WHAT YOU SHOULD DO
Exact copy, pictures excluded: print the lines from the one with "सरकारको निर्णय" through the final line of the records.

DATASET ENTRIES

* * * *

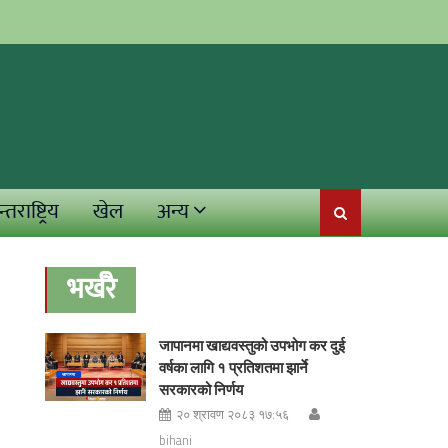
्तराष्ट्रिय
खेल
अन्य
भर्खरै
जापानमा खाद्यवस्तुको उपभोग कर दुई
वर्षका लागि १ प्रतिशतमा झार्ने
सरकारको निर्णय
२० श्रावण २०८३ १७:५६
bihani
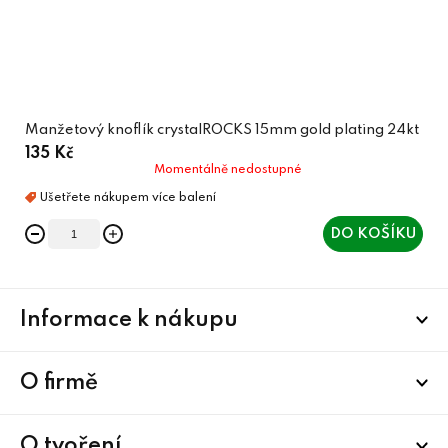
Manžetový knoflík crystalROCKS 15mm gold plating 24kt
135 Kč
Momentálně nedostupné
DO KOŠÍKU
Z
Informace k nákupu
á
p
a
O firmě
t
í
O tvoření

* * * *

RESPONSE
सरकारको निर्णय
२० श्रावण २०८३ १७:५६
bihani
Manžetový knoflík crystalROCKS 15mm gold plating 24kt
135 Kč
Momentálně nedostupné
DO KOŠÍKU
Z
Informace k nákupu
á
p
a
O firmě
t
í
O tvoření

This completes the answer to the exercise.